Our contribution: We extended a polynomial technique of Delsarte 1973 to provide bounds on a family of subsets of a set, with restricted pairwise intersections between the subsets. The polynomial method in Delsarte 1973 studies pairs of points in the Hamming space and uses the association scheme of the Hamming space to provide bounds on codes with restricted distances. We identified a subset of a set of n elements with the support of an n-dimensional vector in the binary Hamming space. We used a refinement of the association scheme called the Terwilliger algebra and studied the distances between triplets of points in the Hamming space to provide bounds on the family of subsets.

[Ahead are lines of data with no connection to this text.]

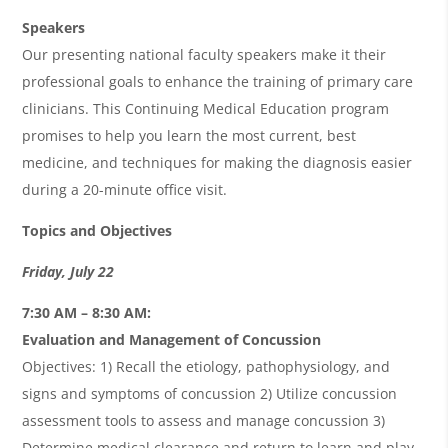
Speakers
Our presenting national faculty speakers make it their
professional goals to enhance the training of primary care
clinicians. This Continuing Medical Education program
promises to help you learn the most current, best
medicine, and techniques for making the diagnosis easier
during a 20-minute office visit.
Topics and Objectives
Friday, July 22
7:30 AM – 8:30 AM:
Evaluation and Management of Concussion
Objectives: 1) Recall the etiology, pathophysiology, and
signs and symptoms of concussion 2) Utilize concussion
assessment tools to assess and manage concussion 3)
Determine medical clearance and return to learn and play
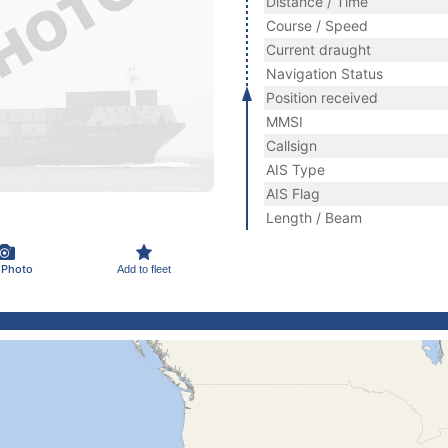
Distance / Time
Course / Speed
Current draught
Navigation Status
Position received
MMSI
Callsign
AIS Type
AIS Flag
Length / Beam
 Photo
Add to fleet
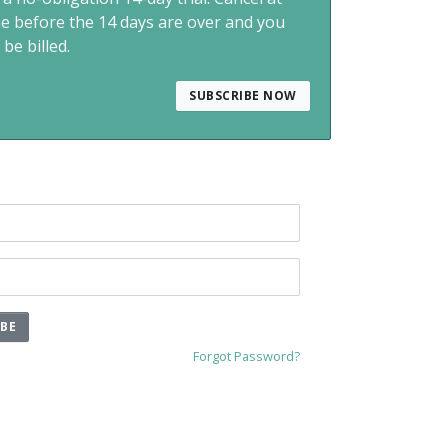
me before the 14 days are over and you
 be billed.
SUBSCRIBE NOW
IBE
Forgot Password?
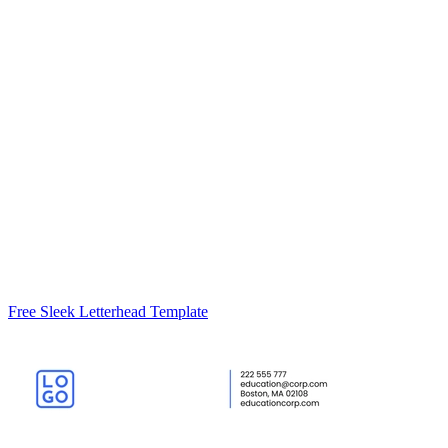
Free Sleek Letterhead Template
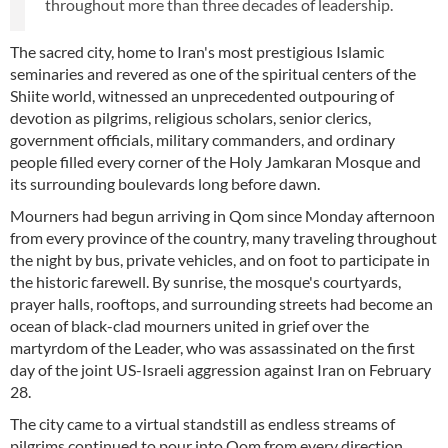
throughout more than three decades of leadership.
The sacred city, home to Iran's most prestigious Islamic
seminaries and revered as one of the spiritual centers of the
Shiite world, witnessed an unprecedented outpouring of
devotion as pilgrims, religious scholars, senior clerics,
government officials, military commanders, and ordinary
people filled every corner of the Holy Jamkaran Mosque and
its surrounding boulevards long before dawn.
Mourners had begun arriving in Qom since Monday afternoon
from every province of the country, many traveling throughout
the night by bus, private vehicles, and on foot to participate in
the historic farewell. By sunrise, the mosque's courtyards,
prayer halls, rooftops, and surrounding streets had become an
ocean of black-clad mourners united in grief over the
martyrdom of the Leader, who was assassinated on the first
day of the joint US-Israeli aggression against Iran on February
28.
The city came to a virtual standstill as endless streams of
pilgrims continued to pour into Qom from every direction.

Our contribution: The Johnson bound for constant weight codes in the binary Hamming space is a well known upper bound. It is typically proved by averaging over all the distances in the constant weight code. We showed that this averaging technique can be adapted to provide sharper bounds on constant weight codes. In particular, we provided two new upper bounds which improve the existing Johnson bound for a varied range of parameters. The first bound is obtained by considering a weighted average of the distances in the constant weight code. The second bound is obtained by observing that the L2 norm (with uniform measure) of a sequence of numbers is at least as large as the L1 norm (with uniform measure) of the sequence. These new bounds are also valid in the region at or beyond the Johnson radius where the Johnson bound does not exist. The values of these new bounds are sometimes exact and meet the table of bounds for constant weight codes presented in Agrell, Vardy and Zeger 2000. The techniques we introduced are also adapted to improve non-asymptotic Johnson bounds on constant weight codes in the q-ary Hamming space.